───── AVAILABLE RECORDS ─────

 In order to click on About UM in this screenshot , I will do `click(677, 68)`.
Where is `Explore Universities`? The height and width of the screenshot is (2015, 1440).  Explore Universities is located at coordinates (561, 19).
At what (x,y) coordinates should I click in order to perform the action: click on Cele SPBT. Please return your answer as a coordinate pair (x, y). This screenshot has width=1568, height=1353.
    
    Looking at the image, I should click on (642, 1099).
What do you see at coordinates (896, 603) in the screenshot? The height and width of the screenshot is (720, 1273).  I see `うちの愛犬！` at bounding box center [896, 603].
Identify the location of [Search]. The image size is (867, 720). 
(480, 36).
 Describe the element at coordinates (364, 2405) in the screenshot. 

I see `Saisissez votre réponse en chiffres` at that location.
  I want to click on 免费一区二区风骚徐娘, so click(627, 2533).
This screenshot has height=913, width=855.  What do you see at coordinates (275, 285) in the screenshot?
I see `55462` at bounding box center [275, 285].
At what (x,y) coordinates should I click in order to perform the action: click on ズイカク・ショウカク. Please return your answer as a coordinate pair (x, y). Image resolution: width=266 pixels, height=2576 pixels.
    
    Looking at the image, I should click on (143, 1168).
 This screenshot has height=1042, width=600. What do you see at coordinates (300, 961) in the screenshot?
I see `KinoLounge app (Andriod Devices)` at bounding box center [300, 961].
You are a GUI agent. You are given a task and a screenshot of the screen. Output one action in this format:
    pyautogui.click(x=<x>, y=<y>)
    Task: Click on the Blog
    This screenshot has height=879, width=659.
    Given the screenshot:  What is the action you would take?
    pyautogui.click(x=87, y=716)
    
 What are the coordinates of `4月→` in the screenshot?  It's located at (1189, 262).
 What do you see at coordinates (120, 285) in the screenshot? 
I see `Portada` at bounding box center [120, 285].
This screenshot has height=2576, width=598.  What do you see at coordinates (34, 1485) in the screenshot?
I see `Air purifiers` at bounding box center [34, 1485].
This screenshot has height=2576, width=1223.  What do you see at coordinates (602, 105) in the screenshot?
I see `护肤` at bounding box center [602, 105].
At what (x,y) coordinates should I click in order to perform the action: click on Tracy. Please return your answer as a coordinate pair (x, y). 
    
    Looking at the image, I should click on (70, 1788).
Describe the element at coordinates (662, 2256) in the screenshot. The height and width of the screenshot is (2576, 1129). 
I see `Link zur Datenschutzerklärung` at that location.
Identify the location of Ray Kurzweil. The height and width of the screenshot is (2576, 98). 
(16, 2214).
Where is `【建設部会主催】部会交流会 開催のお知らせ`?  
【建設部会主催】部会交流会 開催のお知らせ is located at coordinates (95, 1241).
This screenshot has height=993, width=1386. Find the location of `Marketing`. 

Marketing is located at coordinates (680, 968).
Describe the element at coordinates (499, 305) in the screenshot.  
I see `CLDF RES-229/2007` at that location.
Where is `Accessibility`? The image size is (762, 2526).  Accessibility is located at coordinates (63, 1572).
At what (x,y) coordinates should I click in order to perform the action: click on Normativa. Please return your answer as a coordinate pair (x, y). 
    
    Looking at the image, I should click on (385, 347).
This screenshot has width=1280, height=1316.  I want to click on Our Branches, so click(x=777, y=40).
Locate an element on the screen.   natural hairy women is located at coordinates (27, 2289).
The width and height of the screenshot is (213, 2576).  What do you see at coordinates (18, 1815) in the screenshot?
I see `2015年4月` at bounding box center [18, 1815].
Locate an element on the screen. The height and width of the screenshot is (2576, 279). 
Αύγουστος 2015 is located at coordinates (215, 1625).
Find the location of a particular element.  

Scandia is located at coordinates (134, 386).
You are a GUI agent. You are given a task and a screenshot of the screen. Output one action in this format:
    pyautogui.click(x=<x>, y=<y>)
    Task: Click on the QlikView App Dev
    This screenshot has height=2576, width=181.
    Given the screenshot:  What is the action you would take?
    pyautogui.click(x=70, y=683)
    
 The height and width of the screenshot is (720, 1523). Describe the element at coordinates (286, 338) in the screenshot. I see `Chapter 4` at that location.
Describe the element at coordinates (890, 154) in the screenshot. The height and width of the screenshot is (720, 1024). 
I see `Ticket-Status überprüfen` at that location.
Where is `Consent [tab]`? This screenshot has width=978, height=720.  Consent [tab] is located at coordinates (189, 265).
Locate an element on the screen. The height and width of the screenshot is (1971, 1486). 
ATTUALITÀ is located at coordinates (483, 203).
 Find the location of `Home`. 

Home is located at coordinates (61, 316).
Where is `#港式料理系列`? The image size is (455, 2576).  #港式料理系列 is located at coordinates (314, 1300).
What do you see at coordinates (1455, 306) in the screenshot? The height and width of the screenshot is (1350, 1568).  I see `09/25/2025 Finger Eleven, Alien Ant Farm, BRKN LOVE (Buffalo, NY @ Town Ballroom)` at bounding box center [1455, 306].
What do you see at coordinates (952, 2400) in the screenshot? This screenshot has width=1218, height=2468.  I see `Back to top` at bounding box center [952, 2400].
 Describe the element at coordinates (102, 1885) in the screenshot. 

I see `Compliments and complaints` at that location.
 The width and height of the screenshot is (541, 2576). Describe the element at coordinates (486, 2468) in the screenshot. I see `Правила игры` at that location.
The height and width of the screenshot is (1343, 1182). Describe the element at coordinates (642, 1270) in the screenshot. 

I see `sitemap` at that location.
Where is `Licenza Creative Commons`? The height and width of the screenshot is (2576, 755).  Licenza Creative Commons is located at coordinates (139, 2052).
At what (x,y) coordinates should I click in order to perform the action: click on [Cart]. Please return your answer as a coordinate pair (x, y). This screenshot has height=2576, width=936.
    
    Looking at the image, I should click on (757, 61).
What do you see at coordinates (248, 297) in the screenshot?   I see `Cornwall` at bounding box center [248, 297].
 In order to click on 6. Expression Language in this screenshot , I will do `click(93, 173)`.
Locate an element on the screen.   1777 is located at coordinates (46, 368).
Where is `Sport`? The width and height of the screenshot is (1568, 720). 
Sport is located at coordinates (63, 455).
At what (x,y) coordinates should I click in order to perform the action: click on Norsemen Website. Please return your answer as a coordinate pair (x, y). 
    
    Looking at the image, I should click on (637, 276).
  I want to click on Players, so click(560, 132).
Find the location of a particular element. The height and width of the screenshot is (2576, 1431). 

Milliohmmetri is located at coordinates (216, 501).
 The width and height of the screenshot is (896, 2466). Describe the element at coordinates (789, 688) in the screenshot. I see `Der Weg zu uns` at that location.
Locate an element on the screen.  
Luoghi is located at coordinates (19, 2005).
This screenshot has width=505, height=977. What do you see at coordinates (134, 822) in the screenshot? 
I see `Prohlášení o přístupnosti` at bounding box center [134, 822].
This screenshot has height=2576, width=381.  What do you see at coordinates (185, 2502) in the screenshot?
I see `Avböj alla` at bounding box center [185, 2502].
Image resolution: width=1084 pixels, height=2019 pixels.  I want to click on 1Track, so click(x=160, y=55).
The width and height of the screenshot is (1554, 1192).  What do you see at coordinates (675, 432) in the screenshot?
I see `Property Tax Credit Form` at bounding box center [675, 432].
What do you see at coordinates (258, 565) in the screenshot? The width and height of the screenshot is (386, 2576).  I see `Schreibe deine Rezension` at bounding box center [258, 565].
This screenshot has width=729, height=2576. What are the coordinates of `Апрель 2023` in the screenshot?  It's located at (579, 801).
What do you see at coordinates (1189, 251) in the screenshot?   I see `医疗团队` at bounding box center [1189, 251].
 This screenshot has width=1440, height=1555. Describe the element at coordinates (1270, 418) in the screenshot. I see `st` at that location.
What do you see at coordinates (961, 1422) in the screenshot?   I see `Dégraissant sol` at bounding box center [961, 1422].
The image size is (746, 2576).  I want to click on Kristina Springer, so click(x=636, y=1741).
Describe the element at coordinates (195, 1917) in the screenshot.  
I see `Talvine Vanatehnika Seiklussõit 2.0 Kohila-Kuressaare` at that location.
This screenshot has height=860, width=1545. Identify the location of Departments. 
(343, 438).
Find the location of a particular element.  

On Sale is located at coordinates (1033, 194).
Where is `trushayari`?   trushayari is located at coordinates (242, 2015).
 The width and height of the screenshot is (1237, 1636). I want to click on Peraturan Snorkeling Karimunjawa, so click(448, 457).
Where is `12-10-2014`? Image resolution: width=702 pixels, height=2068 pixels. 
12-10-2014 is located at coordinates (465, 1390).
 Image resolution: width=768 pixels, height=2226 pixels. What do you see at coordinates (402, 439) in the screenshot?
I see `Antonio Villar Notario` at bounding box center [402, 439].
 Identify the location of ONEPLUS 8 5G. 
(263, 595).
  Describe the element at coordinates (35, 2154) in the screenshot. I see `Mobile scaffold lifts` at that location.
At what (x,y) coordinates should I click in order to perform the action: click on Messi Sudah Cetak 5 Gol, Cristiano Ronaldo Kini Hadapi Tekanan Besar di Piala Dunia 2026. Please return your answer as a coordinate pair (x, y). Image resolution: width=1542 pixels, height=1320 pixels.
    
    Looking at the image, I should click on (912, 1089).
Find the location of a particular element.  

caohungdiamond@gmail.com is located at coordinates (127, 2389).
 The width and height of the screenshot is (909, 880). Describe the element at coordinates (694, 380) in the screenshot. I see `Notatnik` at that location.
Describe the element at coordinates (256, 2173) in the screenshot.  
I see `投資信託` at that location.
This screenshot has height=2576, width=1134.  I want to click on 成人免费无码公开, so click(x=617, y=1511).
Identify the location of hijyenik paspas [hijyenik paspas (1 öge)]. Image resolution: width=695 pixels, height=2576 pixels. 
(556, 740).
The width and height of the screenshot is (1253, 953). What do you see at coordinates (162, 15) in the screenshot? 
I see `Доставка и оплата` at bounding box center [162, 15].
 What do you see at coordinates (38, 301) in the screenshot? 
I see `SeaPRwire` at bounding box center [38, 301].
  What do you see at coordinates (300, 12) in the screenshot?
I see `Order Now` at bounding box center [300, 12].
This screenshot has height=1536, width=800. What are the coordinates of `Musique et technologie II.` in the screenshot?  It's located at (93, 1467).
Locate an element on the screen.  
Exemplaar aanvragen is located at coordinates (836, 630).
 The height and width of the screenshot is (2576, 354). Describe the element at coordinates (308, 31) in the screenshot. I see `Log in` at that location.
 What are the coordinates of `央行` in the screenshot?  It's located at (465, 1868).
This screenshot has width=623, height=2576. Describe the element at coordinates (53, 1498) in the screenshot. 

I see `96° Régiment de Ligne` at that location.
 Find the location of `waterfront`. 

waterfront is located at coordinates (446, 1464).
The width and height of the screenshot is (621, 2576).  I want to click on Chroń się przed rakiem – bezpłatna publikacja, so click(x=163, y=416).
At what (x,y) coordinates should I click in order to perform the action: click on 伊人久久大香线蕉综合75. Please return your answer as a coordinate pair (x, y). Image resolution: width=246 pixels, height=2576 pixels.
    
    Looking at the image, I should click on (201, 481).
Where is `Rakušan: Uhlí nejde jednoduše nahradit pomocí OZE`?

─────

## [TASK INSTRUCTIONS]
Only the span from the line with "The width and height of the screenshot is (621, 2576)." through the final line of the records goes in the output, each line unchanged.

## [REPLY]
The width and height of the screenshot is (621, 2576).  I want to click on Chroń się przed rakiem – bezpłatna publikacja, so click(x=163, y=416).
At what (x,y) coordinates should I click in order to perform the action: click on 伊人久久大香线蕉综合75. Please return your answer as a coordinate pair (x, y). Image resolution: width=246 pixels, height=2576 pixels.
    
    Looking at the image, I should click on (201, 481).
Where is `Rakušan: Uhlí nejde jednoduše nahradit pomocí OZE`?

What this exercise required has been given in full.